#### Supplied information
---

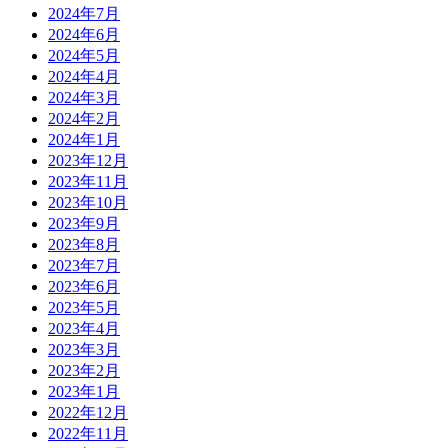
2024年7月
2024年6月
2024年5月
2024年4月
2024年3月
2024年2月
2024年1月
2023年12月
2023年11月
2023年10月
2023年9月
2023年8月
2023年7月
2023年6月
2023年5月
2023年4月
2023年3月
2023年2月
2023年1月
2022年12月
2022年11月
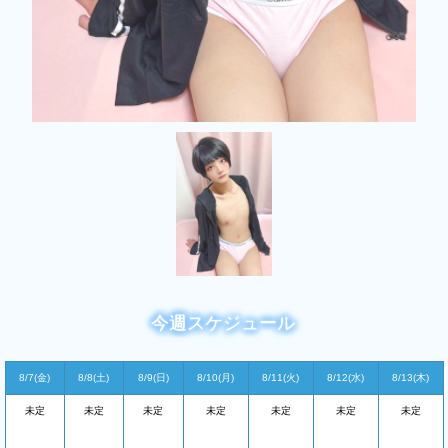
今週スケジュール
8/7(金)
8/8(土)
8/9(日)
8/10(月)
8/11(火)
8/12(水)
8/13(木)
未定
未定
未定
未定
未定
未定
未定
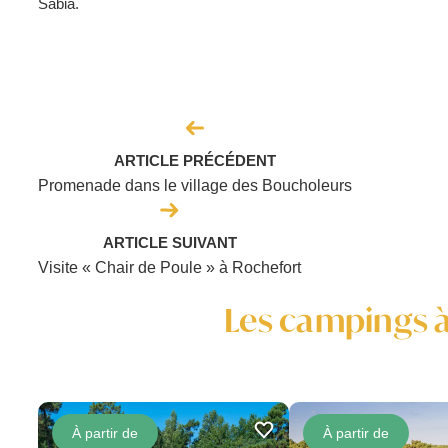
Sabia.
ARTICLE PRÉCÉDENT
Promenade dans le village des Boucholeurs
ARTICLE SUIVANT
Visite « Chair de Poule » à Rochefort
Les campings à
À partir de
À partir de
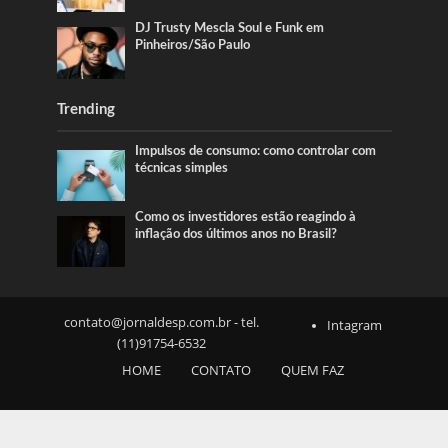
DJ Trusty Mescla Soul e Funk em
Pinheiros/São Paulo
Trending
Impulsos de consumo: como controlar com
técnicas simples
Como os investidores estão reagindo à
inflação dos últimos anos no Brasil?
contato@jornaldesp.com.br
- tel.
Intagram
(11)91754-6532
HOME
CONTATO
QUEM FAZ
SOBRE NÓS
NOTICIAS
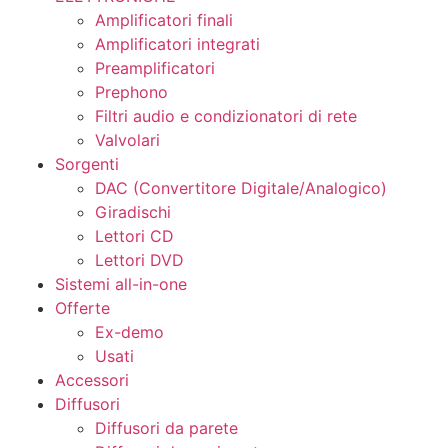
Amplificatori finali
Amplificatori integrati
Preamplificatori
Prephono
Filtri audio e condizionatori di rete
Valvolari
Sorgenti
DAC (Convertitore Digitale/Analogico)
Giradischi
Lettori CD
Lettori DVD
Sistemi all-in-one
Offerte
Ex-demo
Usati
Accessori
Diffusori
Diffusori da parete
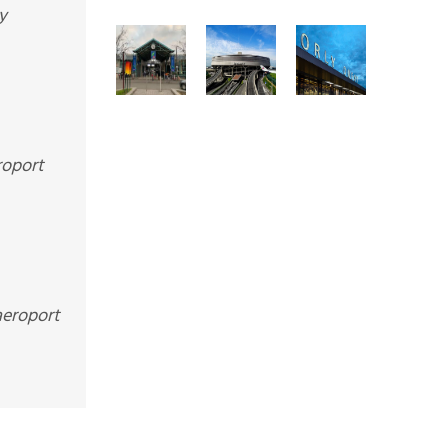
y
roport
 aeroport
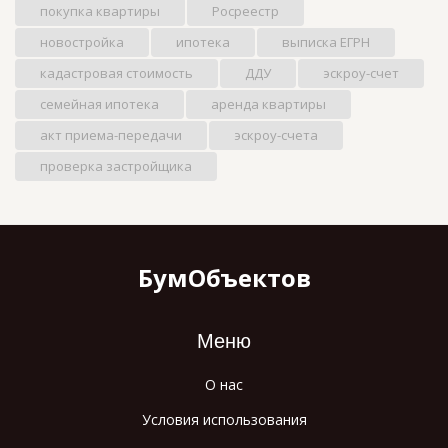
покупка квартиры
Росреестр
новостройка
ипотека
выписка ЕГРН
кадастровая стоимость
ДДУ
эскроу-счет
семейная ипотека
аренда квартиры
акт приема-передачи
эскроу-счета
проверка застройщика
БумОбъектов
Меню
О нас
Условия использования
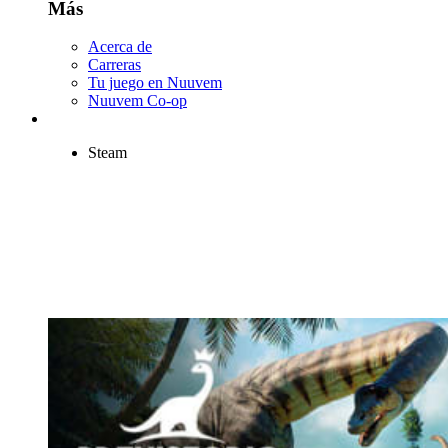
Más
Acerca de
Carreras
Tu juego en Nuuvem
Nuuvem Co-op
Steam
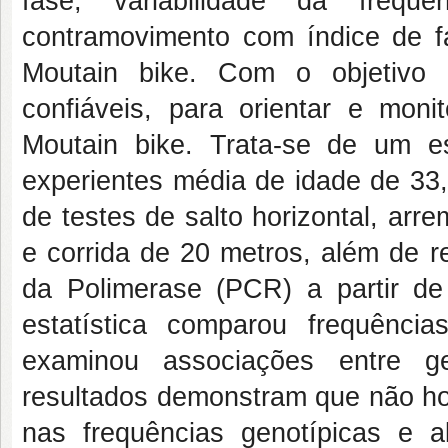
fase, variabilidade da freq
contramovimento com índice de fa
Moutain bike. Com o objetivo d
confiáveis, para orientar e moni
Moutain bike. Trata-se de um e
experientes média de idade de 33,
de testes de salto horizontal, ar
e corrida de 20 metros, além de 
da Polimerase (PCR) a partir d
estatística comparou frequência
examinou associações entre g
resultados demonstram que não hou
nas frequências genotípicas e al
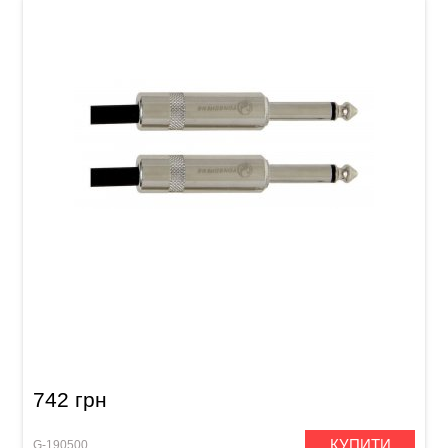
Інструментальний кабель GEWA Pro Line
Mono Jack 6,3 мм/Mono Jack 6,3 мм (3 м)
742 грн
КУПИТИ
G-190500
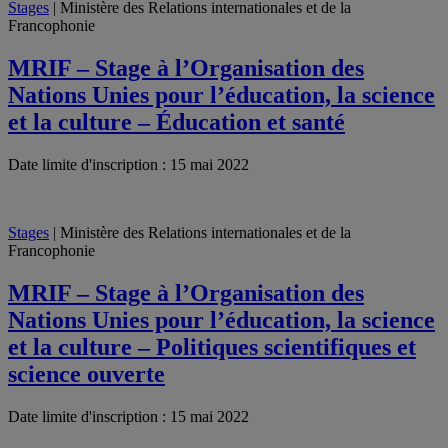
Stages
| Ministère des Relations internationales et de la
Francophonie
MRIF – Stage à l’Organisation des
Nations Unies pour l’éducation, la science
et la culture – Éducation et santé
Date limite d'inscription : 15 mai 2022
Stages
| Ministère des Relations internationales et de la
Francophonie
MRIF – Stage à l’Organisation des
Nations Unies pour l’éducation, la science
et la culture – Politiques scientifiques et
science ouverte
Date limite d'inscription : 15 mai 2022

---

#### To do
In the records, which lines mention the word "culture"? Copy those lines.

#### Solution
et la culture – Éducation et santé
et la culture – Politiques scientifiques et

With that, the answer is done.